OMBONI
OMBONI
La famiglia Omboni, secondo un'informazione di Francesco Ghidotti, giunse a Palazzolo sull'Oglio nel sec. XVII come è provato dall'atto di matrimonio di Giovan Battista Omboni, che si dice «da Sabio», datato 1641. Le famiglie Omboni nei secoli crebbero numerose e si dedicarono prevalentemente all'attività serica, non senza esprimere sacerdoti, e più tardi medici, ingegneri e maestri. Si sono estinti da pochi anni con la morte di Maddalena Omboni vedova di Italo Marzoli. Due famiglie, con tale cognome si segnalarono a Palazzolo nel sec. XVIII; nel sec. XIX ne esistevano otto poi completamente scomparse. Fra gli Omboni si distinsero alcuni sacerdoti quali don Vincenzo (morto il 16 febbraio 1868), don Angelo (morto a 74 anni il 26 luglio 1869), don Luigi, parroco di Paitone (morto a 58 anni il 28 dicembre 1883), don Francesco parroco di Timoline (morto a 72 anni il 17 marzo 1890. Si distinsero inoltre l'ing.

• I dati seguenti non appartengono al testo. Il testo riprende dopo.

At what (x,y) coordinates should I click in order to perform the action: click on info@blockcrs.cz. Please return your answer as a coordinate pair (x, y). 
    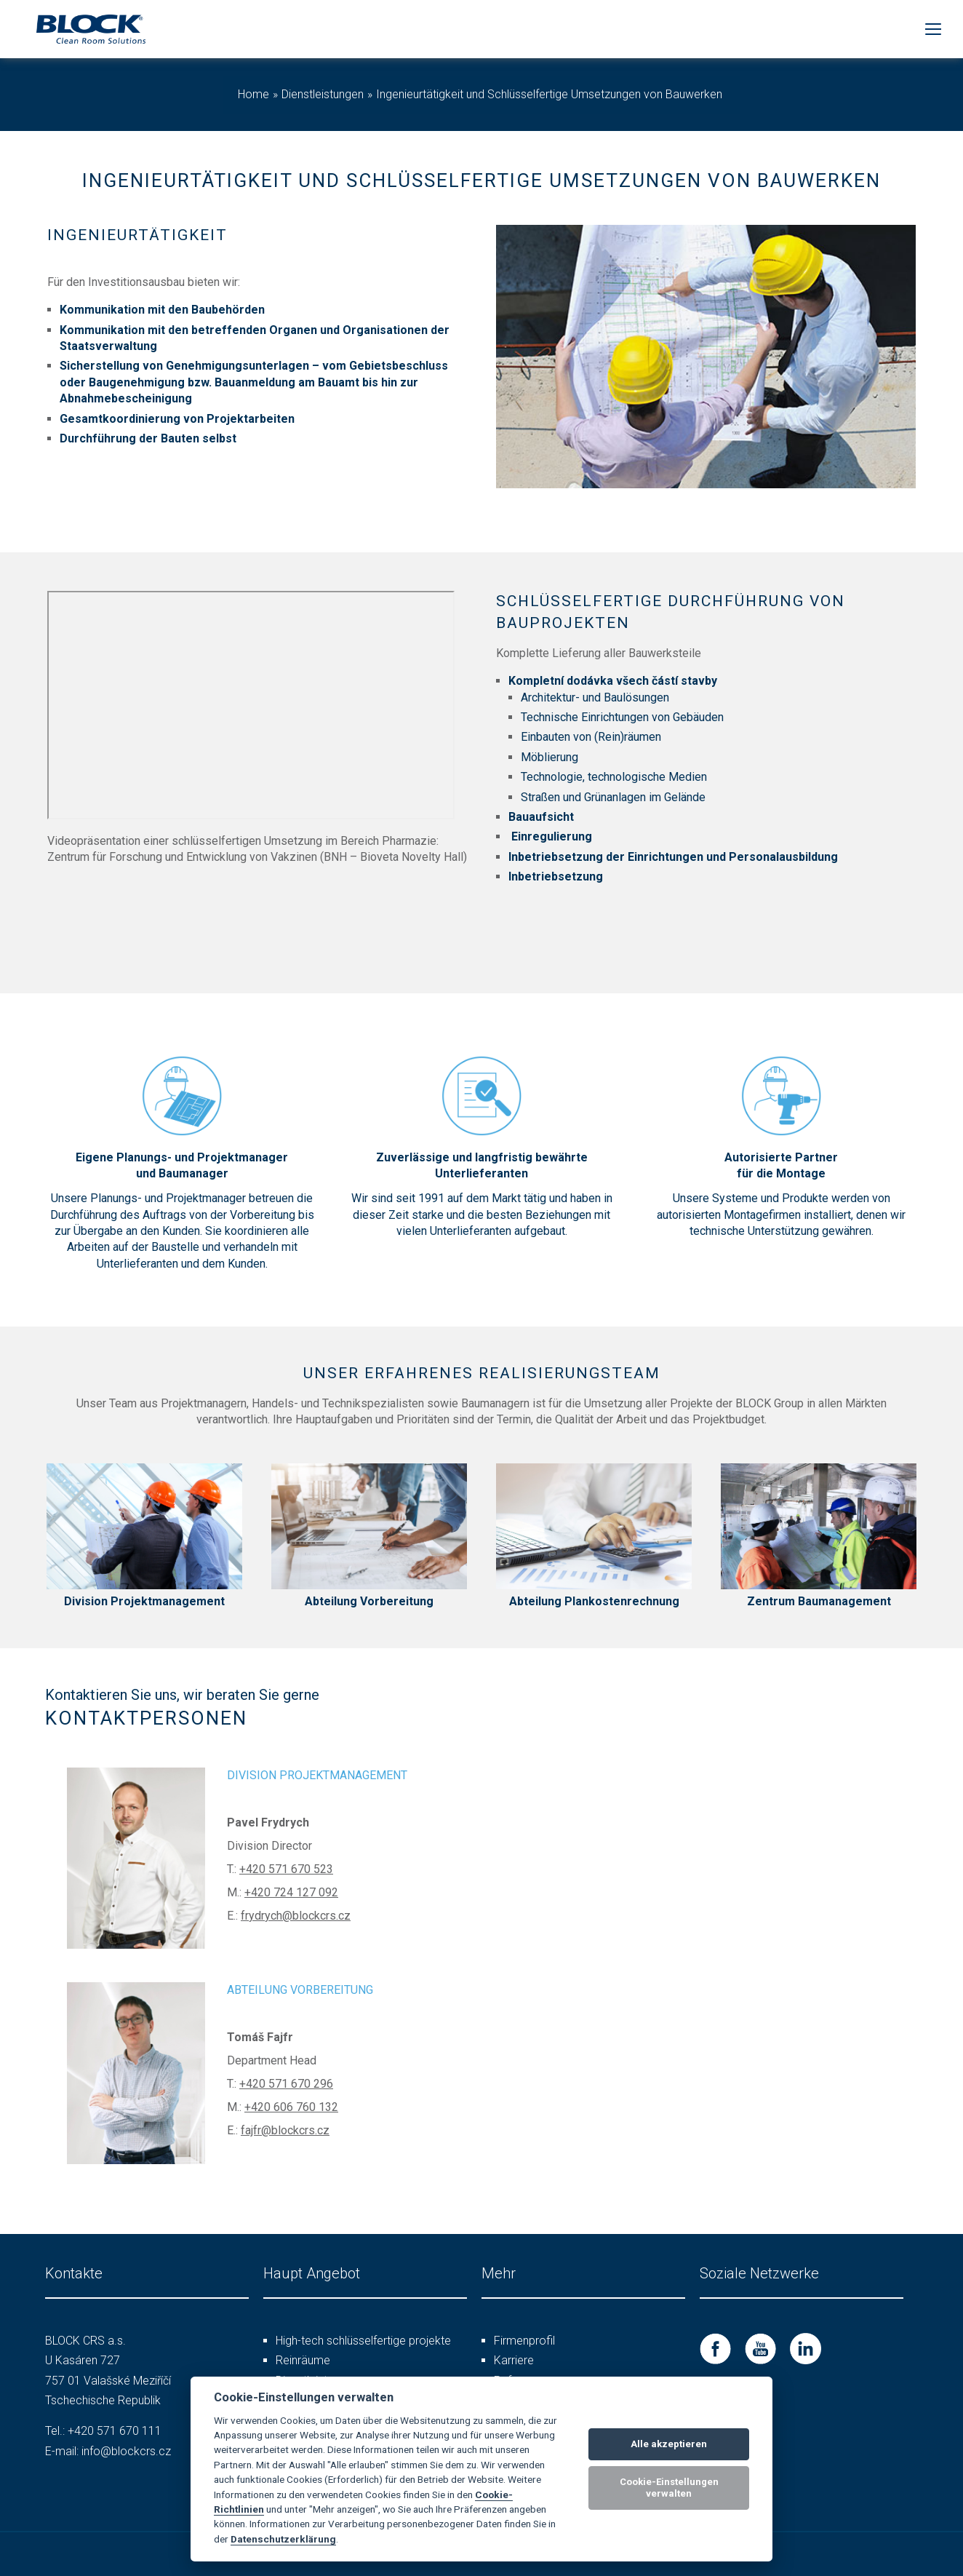     Looking at the image, I should click on (126, 2451).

Ferdinando Luigi Vincenzo (nato a Palazzolo il 30/06/1836, morto a 45 anni). Da Palazzolo proveniva probabilmente anche Umberto Omboni che sulla fine dell'800 teneva in via Cavalletto un negozio all'ingrosso e al dettaglio di mercerie, tessuti e chincaglierie e l'esclusivo dispositivo di trappole automati che dall'esito sicuro. In casa Omboni di proprietà di Maddalena vedova Marzoli, all'incrocio tra via Matteotti e via Palazzoli, esiste in una stanza a pianoterra un interessante affresco raffigurante la Madonna con Bambino, S. Fedele e altro santo, fatto eseguire il 3 ottobre 1503 da Petrus de Zulian.